IMAGE BLUR DETECTION METHOD BASED ON GRADIENT INFORMATION IN DIRECTIONAL STATISTICS

Y. Takahashi, C. Kuhara, and H. Chikatsu

Keywords: Aerial Photogrammetry, Motion Blur, Image Inspection, Directional Statistics, Local Features

Abstract. Images are visually inspected for defects that affect downstream operations and qualitatively evaluated immediately after they are acquired. Therefore, there is concern that an increase in the number of images taken affects the quality and process of inspections. Among the defects qualitatively detected in visual inspections, blurring is a serious one, despite its low rate of appearance. However, the blurry images detected in the visual inspections can only be solved by the take another photograph. For this reason, it is not acceptable for any blurry images to be missed in the visual inspections. Therefore, quantitative evaluations are an issue when inspecting photographed images. In the present study, its characteristics in aerial photography were investigated and it was established that motion blur occurs in aerial photography. The motion blur is a condition in which the subject appears to have drifted. We focused on the gradient direction of the image, which is considered to be concentrated in a certain direction. The concept of directional statistics was used to statistically process the gradient direction.
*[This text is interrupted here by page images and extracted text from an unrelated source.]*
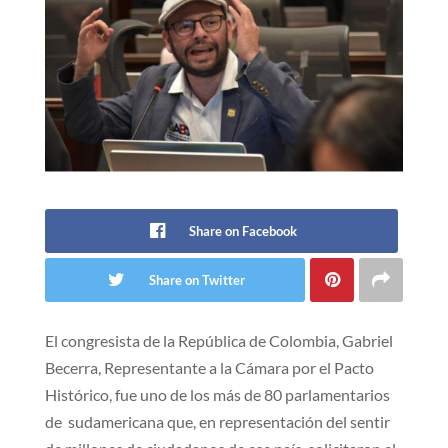
Share on Facebook
Share on Twitter
El congresista de la República de Colombia, Gabriel
Becerra, Representante a la Cámara por el Pacto
Histórico, fue uno de los más de 80 parlamentarios
de sudamericana que, en representación del sentir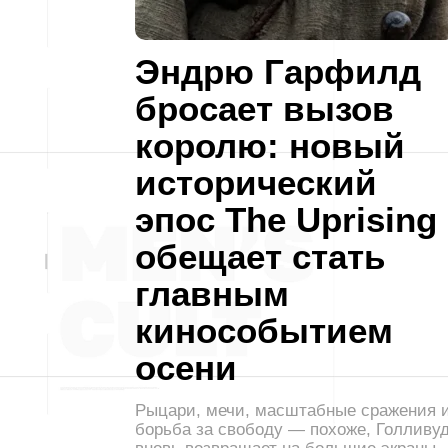
Эндрю Гарфилд
бросает вызов
королю: новый
исторический
эпос The Uprising
обещает стать
главным
кинособытием
осени
Рыцари, мечи, масштабные сражения 
борьба за свободу — похоже, Голливу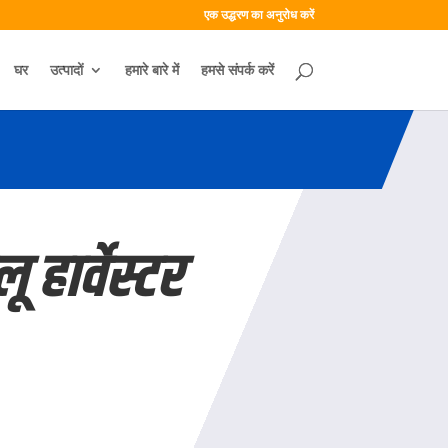
एक उद्धरण का अनुरोध करें
घर
उत्पादों
हमारे बारे में
हमसे संपर्क करें
 हार्वेस्टर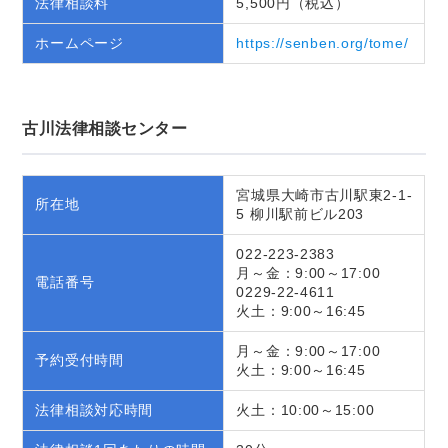
法律相談料
5,500円（税込）
ホームページ
https://senben.org/tome/
古川法律相談センター
宮城県大崎市古川駅東2-1-
所在地
5 柳川駅前ビル203
022-223-2383
月～金：9:00～17:00
電話番号
0229-22-4611
火土：9:00～16:45
月～金：9:00～17:00
予約受付時間
火土：9:00～16:45
法律相談対応時間
火土：10:00～15:00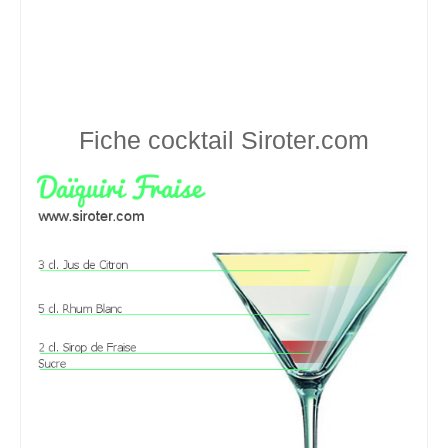
Fiche cocktail
Siroter.com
The evaluation values calculated from the gradient direction statistics tended to increase with the amount of blurring in the aerial photographs. An experiment was conducted to investigate whether images with blurring could be detected in a large number of aerial photographs. As a result, we were able to successfully detect blurred images that had been overlooked during the visual inspection as well as the images that had been previously detected during the visual inspection.